Hala Hassan, Asit Kumar Mishra, Hilary Cowie, Emmanuel Bourdin, Brian McIntyre, Marie Coggins
Languages: English | Pages: 6 pp
Bibliographic info:
43rd AIVC - 11th TightVent - 9th venticool Conference - Copenhagen, Denmark - 4-5 October 2023

Achieving energy-efficient dwellings has become a vital part of the global climate action plan to reduce energy usage and carbon emissions. Deep energy retrofits (DER) can help reduce residential energy use significantly. However, evidence on how DER impacts on indoor air quality (IAQ), and consequently, occupant health, is scarce. More in-depth analysis of IAQ data before and after energy retrofits is essential to understand the indoor environmental challenges of adopting energy efficiency measures. DER will be required to achieve the EU target of zero emission building stock by 2050, and such studies can inform policy as retrofit strategies evolve. This study evaluates the IAQ in a sample of domestic dwellings (n=12) in Ireland before and after undergoing DER, as part of the SEAI funded research project (ARDEN). IAQ pollutants, including PM2.5, carbon dioxide (CO2), carbon monoxide (CO), formaldehyde, radon, nitrogen dioxide (NO2), and BTEX (Benzene, toluene, ethylbenzene, and xylenes) were measured over a period of 48 hours to three months (depending on the pollutant) using continuous and passive sampling methods. This study further assesses the performance of the mechanical ventilation systems installed in the homes post DER. The results show that higher concentrations of PM2.5 were recorded in some homes post-retrofit compared to pre-retrofit.

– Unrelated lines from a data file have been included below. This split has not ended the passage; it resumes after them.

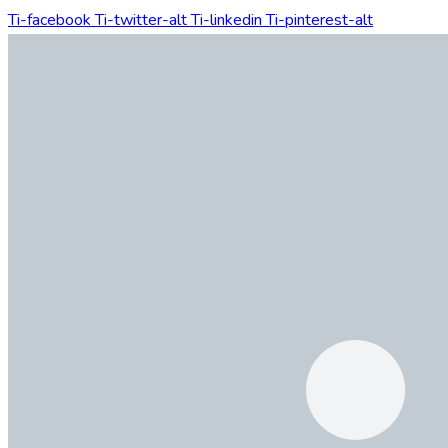
Ti-facebook
Ti-twitter-alt
Ti-linkedin
Ti-pinterest-alt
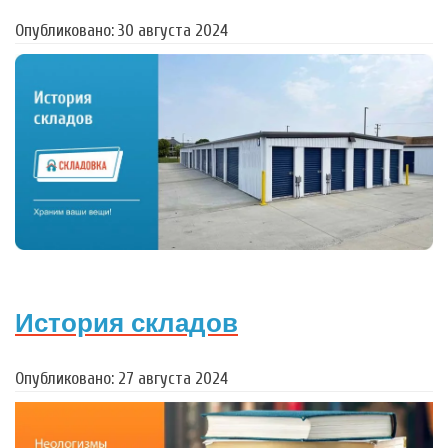
Опубликовано: 30 августа 2024
История складов
Опубликовано: 27 августа 2024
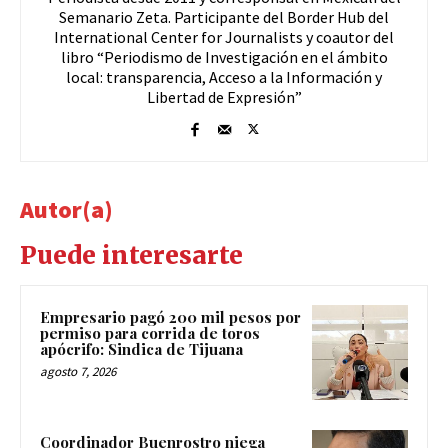
Semanario Zeta. Participante del Border Hub del
International Center for Journalists y coautor del
libro “Periodismo de Investigación en el ámbito
local: transparencia, Acceso a la Información y
Libertad de Expresión”
Autor(a)
Puede interesarte
Empresario pagó 200 mil pesos por
permiso para corrida de toros
apócrifo: Sindica de Tijuana
agosto 7, 2026
Coordinador Buenrostro niega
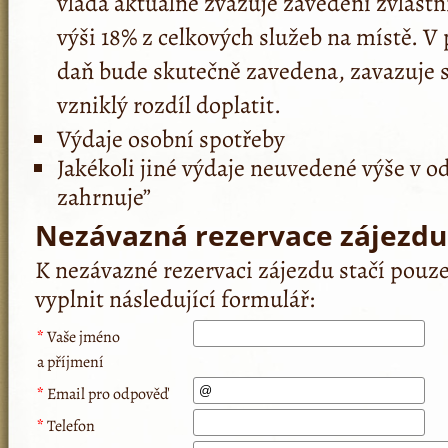
vláda aktuálně zvažuje zavedení zvláštní
výši 18% z celkových služeb na místě. V 
daň bude skutečně zavedena, zavazuje s
vzniklý rozdíl doplatit.
Výdaje osobní spotřeby
Jakékoli jiné výdaje neuvedené výše v o
zahrnuje”
Nezávazná rezervace zájezdu
K nezávazné rezervaci zájezdu stačí pouz
vyplnit následující formulář:
*
Vaše jméno
a příjmení
*
Email pro odpověď
*
Telefon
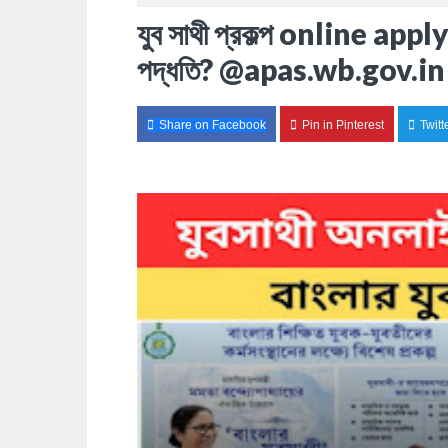
যুব সাথী প্রকল্প online app
পদ্ধতি? @apas.wb.gov.in
Share on Facebook
Pin in Pinterest
Twitt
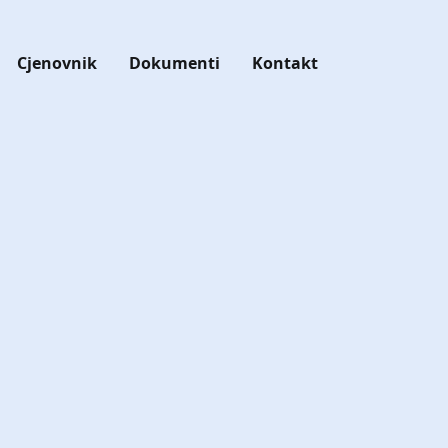
Cjenovnik
Dokumenti
Kontakt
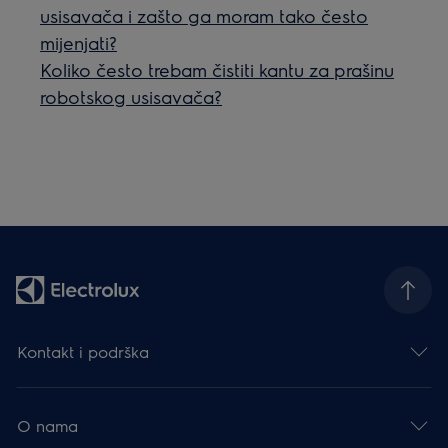
usisavača i zašto ga moram tako često
mijenjati?
Koliko često trebam čistiti kantu za prašinu
robotskog usisavača?
Kontakt i podrška
O nama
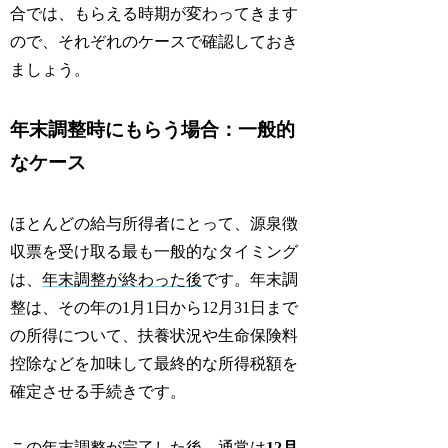
合では、もらえる時期が変わってきます
ので、それぞれのケースで確認しておき
ましょう。
年末調整時にもらう場合：一般的
なケース
ほとんどの給与所得者にとって、源泉徴
収票を受け取る最も一般的なタイミング
は、
年末調整が終わった後
です。年末調
整は、その年の1月1日から12月31日まで
の所得について、扶養状況や生命保険料
控除などを加味して最終的な所得税額を
確定させる手続きです。
この年末調整が完了した後、通常は
12月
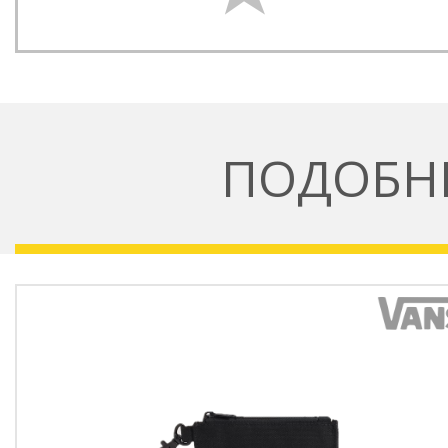
ПОДОБН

This was likely due to a combination of factors – increased air tightness (i.e., reduced infiltration), the new mechanical ventilation systems not achieving design flow rates, and varied occupant activities during measurement period. Overall, formaldehyde concentrations significantly increased (p <0.001) post-retrofit, most likely due to the use of building materials, paints, and furnishings during retrofitting. Radon levels measured post-retrofit were below the Irish national reference level (i.e., <200 Bq m-3) for most homes sampled (n=26), except for four homes which were in high radon areas. Results suggest that more emphasis is needed on improving the design, installation, commissioning and maintenance of ventilation systems, along with raising homeowner’s awareness regarding IAQ, and how to operate and maintain their ventilation systems in an efficient and effective manner. This would support good IAQ in the energy efficient homes, ensuring health and wellbeing.